Example 1 - Calculate Tank capacity

Assume we are trying to determine the capacity of a rectangular water-tank. Further, we know the length/width/depth measurements, but they are all in different units. With other programs, we would have to convert each measurement before performing the simple capacity calculation. Worse still, most programs would force us to navigate a series of cascading menu-selections before even stumbling across the units you want. With Univerter however, just type what what you have in one simple equation...

Since inches, centimeters, and feet are all predefined units, Univerter automatically understands your equation and does conversions on the fly. Using Univerter we're done in a fraction of the time that we would have spent searching for just the right units-combination with those other programs.

Example 2 - Complex Pressure Calculation

In this next example, we're trying to calculate pressure. Although we want the answer to be in inches of Mercury, the measurements were made in a variety of different units.

With Univerter, this isn't a problem. If we had made a mistake and the input equation didn't equate to pressure, Univerter would alert us to the problem.

Notice also that the output was formatted for three decimal places -- Univerter will format your results almost any way you want.

Example 3 - Dimensional Analysis

In this example, we want to calculate how much power would be required to lift a 125 pound mass at a constant rate of 4 feet per second. Univerter will not only let you type variables in whatever units you choose, it will also let you know what you’ve typed. Let the cursor hover for a moment over either the input or output field, and a small window will pop up to identify the units group your equation describes.

In this figure, the input is being identified as "Power" (or "Radiant Flux"). The window also displays the base units (metric) that your equation could be ‘distilled’ into.

Example 4 - Motor Torque

Given a 2.5 horsepower air motor, what's that most torque you could expect if the motor runs at a constant 2250 RPM?

Let's perform this solution step by step...
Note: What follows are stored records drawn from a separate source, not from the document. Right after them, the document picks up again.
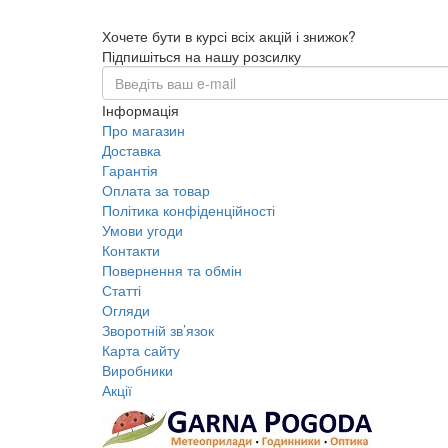
Хочете бути в курсі всіх акцій і знижок?
Підпишіться на нашу розсилку
Інформація
Про магазин
Доставка
Гарантія
Оплата за товар
Політика конфіденційності
Умови угоди
Контакти
Повернення та обмін
Статті
Огляди
Зворотній зв’язок
Карта сайту
Виробники
Акції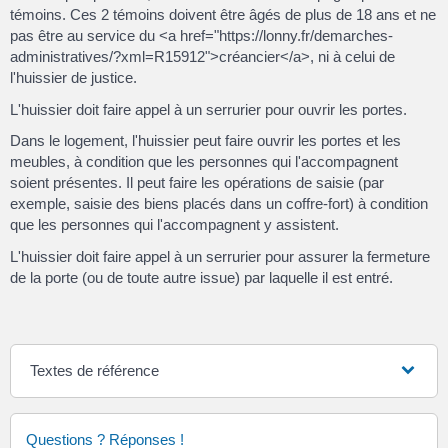
témoins. Ces 2 témoins doivent être âgés de plus de 18 ans et ne
pas être au service du <a href="https://lonny.fr/demarches-
administratives/?xml=R15912">créancier</a>, ni à celui de
l'huissier de justice.
L'huissier doit faire appel à un serrurier pour ouvrir les portes.
Dans le logement, l'huissier peut faire ouvrir les portes et les
meubles, à condition que les personnes qui l'accompagnent
soient présentes. Il peut faire les opérations de saisie (par
exemple, saisie des biens placés dans un coffre-fort) à condition
que les personnes qui l'accompagnent y assistent.
L'huissier doit faire appel à un serrurier pour assurer la fermeture
de la porte (ou de toute autre issue) par laquelle il est entré.
Textes de référence
Questions ? Réponses !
Start with the knowledge that force times distance is energy, and that energy per unit of time is power.
As shown in the diagram to the left, a force "F" applied tangentially to a rotational shaft at a distance "r" from the center of rotation acts over a distance of 2 × pi × r (the circumference) for each revolution. Thus the energy spent per revolution is (F×2×pi×r). Since we have the "Energy" part of the equation, all we have left is to divide by time to get power.

Taking RPM and dividing by revolutions leaves "per minute". If we multiply the energy part of the equation by RPM/Rev we now have a result that is units of power.

Now that we've derived the basic equation, we can simply rearrange the variables so that each side of the equation is force times distance (i.e. torque):
F×r = HP / (RPM/Rev) / (2×pi)

Enter the new equation -- with supplied values -- as shown above and request the answer in foot × pounds. Of course you need to use "lbf" (pounds-force) rather than "lb" which is a unit of mass, not force. If you change the Output Units to "Newton×meter" you'll have your answer in metric units.